In short
- Author Billy Hallowell has warned that AI chatbots could become tools of the “demonic kingdom”.
- Many churches are instead embracing AI for sermons, services and outreach.
- Scholars argue that technology has always inspired faith and fear, and AI is no different.
As artificial intelligence becomes more sophisticated, could your favorite chatbot really be a portal to hell? That’s the premise laid out by journalist and Christian influencer Billy Hallowell, who says AI can lead to demonic influence.
In a recent episode of After party with reporter Emily Jashinsky, Hallowell – an author and religious commentator with 300,000 followers on Facebook and X – warned that the big language models could become tools of the devil.

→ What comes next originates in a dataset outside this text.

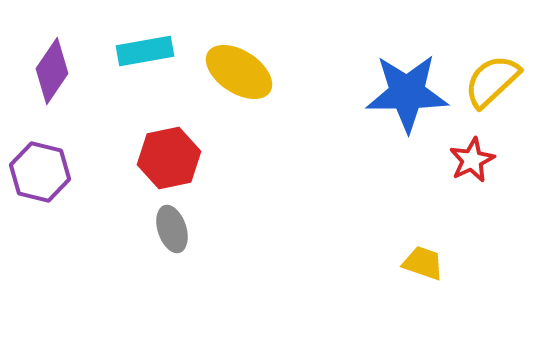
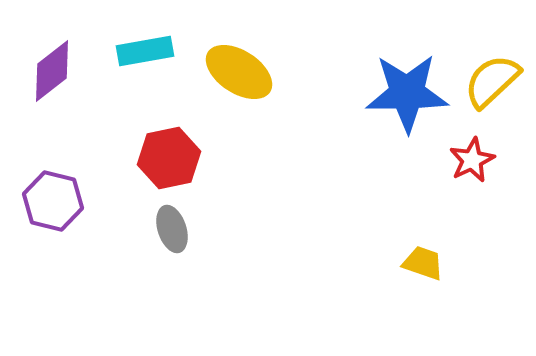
purple diamond: rotated 18 degrees clockwise
purple hexagon: moved 13 px right, 29 px down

“The demonic realm actually uses technology very often. This is something that comes up in a lot of stories,” Hallowell said. “I’ve actually had personal experience with this in my life where I see technology being manipulated or used.”
While Hallowell acknowledged the absurdity of his claim, he went on to say that he had come across stories from police officers and others who believed the technology had been “bypassed” during supernatural encounters.
Hallowell, whose 2020 book Playing With Fire explored modern cases of possession and exorcism, said he is very cautious about how quickly people have latched onto the technology.
“People are becoming dependent on AI,” he said. “They’re coming in relationships with AI, they’re looking to AI for all the answers.”
Hallowell likened that dependence to the spiritual and intellectual decline of a culture that is “stupid, confused and lost,” and now giving up the last act of thinking for itself.
“You know, if you are Satan, and you are the devil, the enemy, the purpose of Satan is to kill, steal, destroy, and confuse,” he said. “So why don’t you use a tool that can actually communicate and speak for more of these actions on the human population?”
That anxiety and moral panic are not new. Long before the last AI boom with the public launch of ChatGPT in November 2022, Elon Musk warned that humanity could be “summoning the devil”. Speaking at MIT in 2014, the head of Tesla and SpaceX compared AI researchers to a magician trying to summon a spirit.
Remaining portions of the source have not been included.